Délaissé par les courtisans, négligé par le Roi, le Dauphin se concentrait dans des études solitaires et des travaux manuels. Son robuste tempérament avait besoin d'exercices physiques: il fit monter un tour et organiser des ateliers de menuiserie et de serrurerie. C'est à des occupations de ce genre qu'il consacrait les heures que n'absorbaient point les lectures et la chasse. La chasse et la forge, c'étaient pour lui deux passe-temps favoris, on pourrait presque dire deux passions. Il en avait une troisième qui dépassait tout: la passion de faire le bien; par malheur, il n'en avait pas la science. Sa vie, isolée et réfléchie, avait bien pu lui faire prendre en horreur les abus qu'il apercevait dans le gouvernement et lui inspirer l'ardent désir de les corriger [175]; elle n'avait pu lui donner ni cette expérience du monde, sans laquelle on marche à l'aventure, ni cette énergie de décision, sans laquelle on va aux abîmes.
Avec ces habitudes de retraite, cette nature froide et repliée sur elle-même, cette réserve peu expansive, le Dauphin ne pouvait être pour la jeune femme qui lui était confiée ni un directeur bien éclairé ni un époux bien empressé: «Ce n'est pas un homme comme un autre,» disait de lui son grand-père [176]. Quelques jours seulement après son mariage, le 23 mai, entrant le matin dans la chambre de la Dauphine: «Avez-vous bien dormi?» lui disait-il.—«Oui,» répondait Marie-Antoinette [177]. Et c'est à ce court échange de brèves paroles que se bornait, en pleine lune de miel, l'entretien des deux époux.

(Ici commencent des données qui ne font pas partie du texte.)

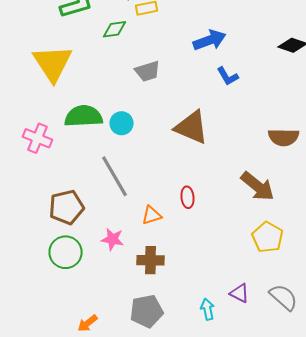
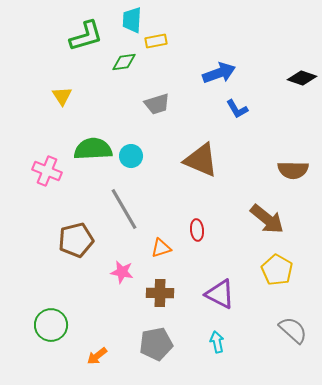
yellow triangle: (52, 63) -> (62, 96), size x0.5
green circle: (66, 252) -> (51, 325), moved
purple triangle: (240, 293) -> (220, 294), moved, size x1.5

La pauvre Dauphine, dont le cœur tendre et ardent ne demandait qu'à être payé de retour, était toute chagrinée de cette froideur qu'elle ne s'expliquait pas. Son mari avait bien déclaré à ses tantes qu'il la trouvait très aimable et qu'il en était bien content [178]; elle eût voulu qu'il renfermât moins cette satisfaction en lui-même; elle se sentait triste et dépaysée à cette Cour, où elle ne rencontrait ni affection expansive comme la sienne, ni appui pour ses premiers pas. Elle s'efforçait vainement de secouer cette mélancolie qui envahissait tout son être; son esprit, un moment distrait, ne tardait pas à retourner à ses affligeantes pensées et à retomber dans ses rêveries: «J'en ai le cœur navré,» écrivait Vermond [179].